Also, using criminality as a measure of aggression can be questioned as not all crimes are aggressive such as shop lifting. Therefore, it lacks sample bias.
Additionally, another weakness is MZ twins get treated alike because they look the same. Evans et al argued that findings within twin studies had low validity as MZ twins get treated in the same way which could contribute to aggression.
It should also be considered that results never showed 100% concordance rates in MZ twins which means that there must be other factors that contribute to aggression such as the environment.
Therefore research was conducted on adoption and both accounts for the environment and genes. Mednick conducted research into children who were adopted and looked at the likelihood of them showing aggressive behaviour if biological or adopted parents had already. They found that children who had a biological parent who had a criminal conviction had a higher percentage of a conviction than adopted parents. This proves that it is genes that have the main influence of aggression not as much as the environment.
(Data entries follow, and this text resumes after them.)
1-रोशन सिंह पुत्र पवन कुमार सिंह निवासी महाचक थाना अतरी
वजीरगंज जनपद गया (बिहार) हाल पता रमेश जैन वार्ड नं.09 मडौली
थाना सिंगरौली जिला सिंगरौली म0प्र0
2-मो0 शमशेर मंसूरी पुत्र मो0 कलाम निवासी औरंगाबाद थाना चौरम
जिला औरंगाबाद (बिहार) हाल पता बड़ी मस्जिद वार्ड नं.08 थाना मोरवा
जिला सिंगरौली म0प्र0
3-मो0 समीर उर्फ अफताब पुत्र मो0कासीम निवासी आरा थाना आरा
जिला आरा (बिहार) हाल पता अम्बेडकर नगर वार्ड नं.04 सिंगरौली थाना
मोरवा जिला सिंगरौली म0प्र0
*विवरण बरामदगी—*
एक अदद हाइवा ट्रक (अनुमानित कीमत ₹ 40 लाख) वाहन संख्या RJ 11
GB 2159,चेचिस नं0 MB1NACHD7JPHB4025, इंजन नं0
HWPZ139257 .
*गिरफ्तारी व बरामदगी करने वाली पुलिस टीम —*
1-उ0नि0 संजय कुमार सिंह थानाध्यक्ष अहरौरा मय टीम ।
Supporting research was conducted by Holfling which showed similar results. They also found that biological parents who showed aggression were more likely to have a child with similar behaviour than an adopted parent. This provides support that it is biological factors that mainly influence aggression.
Another positive of these findings is that it does research within the nature/nurture debate. Adoption studies look at the environment at adopted house but also the biology of the biological parents. Therefore, these findings are very valid and useful and it’s easy to conclude that genes are the factor that impact aggression.
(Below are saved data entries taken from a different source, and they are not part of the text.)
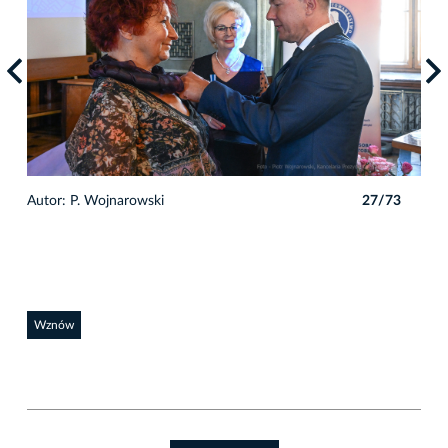
3
Autor: P. Wojnarowski
27/73
Auto
Wznów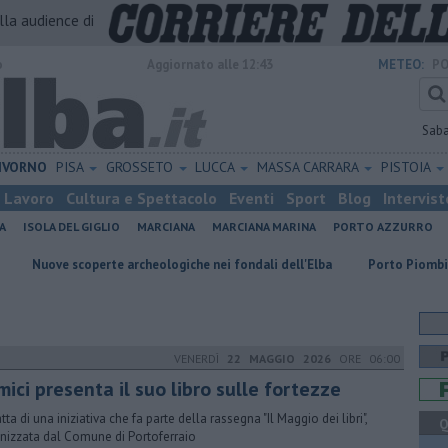
alla audience di
o
Aggiornato alle 12:43
METEO:
PO
Sab
IVORNO
PISA
GROSSETO
LUCCA
MASSA CARRARA
PISTOIA
Lavoro
Cultura e Spettacolo
Eventi
Sport
Blog
Intervist
A
ISOLA DEL GIGLIO
MARCIANA
MARCIANA MARINA
PORTO AZZURRO
coperte archeologiche nei fondali dell'Elba
Porto Piombino, lente sui
VENERDÌ
22 MAGGIO 2026
ORE 06:00
ici presenta il suo libro sulle fortezze
atta di una iniziativa che fa parte della rassegna "Il Maggio dei libri",
Q
nizzata dal Comune di Portoferraio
However, it should be noted that children who have been adopted are likely to show anti-social behaviour due to separation from family or the stress of foster homes. Therefore, it may not be completely down to genetics but more the environment the children live in.
Although research into twins highlights a genetic component, it doesn’t explain what gene could make them more susseptable to aggression.
One gene in particular that has been linked to aggression is the MAOA gene. This regulates the metabolism of the neurotransmitter serotonin of which low levels are associated with impulsive and aggressive behaviour. Therefore low levels of MAOA are linked with aggressive behaviour.
Brunner et al support this theory as they found that males with particular violent and aggressive mannerisms, and who were involved with serious crimes had low levels of MAOA.
These findings have been replicated in animal’s studies. Cases et al found that there was effect of MAOA in mice, as they disabled the gene and found that when levels of serotonin and dopamine increased, aggression increased. Suggesting a link between MAOA and aggression.
However, it is hard to determine the nature of the relationship if completed on animals due to the complexity of humans. Therefore, findings from animals cannot be generalised to humans as findings may differ.
Overall, research has real-world application. There have been suggestions that if people's genes predispose them towards aggressive behaviour, then doctors can use genetic engineering to change their genes and reduce this risk. Morley suggested that if a genetic predisposition is found early in childhood, then interventions can be used to reduce the risk in the future.
Explanations that are purely genetic have been criticised for being too deterministic. They argue that our aggression is pre-programmed, while ignoring the human characteristic of free will. If aggression is purely biologically determined, then why is everyone not aggressive?
In conclusion this approach is criticised for being very reductionist. As well as genetic factors, there are many environmental factors that influence the manifestation of aggressive behaviour. Therefore, a more holistic approach should be considered using factors from Social learning theory and how observation can increase the likelihood of aggression.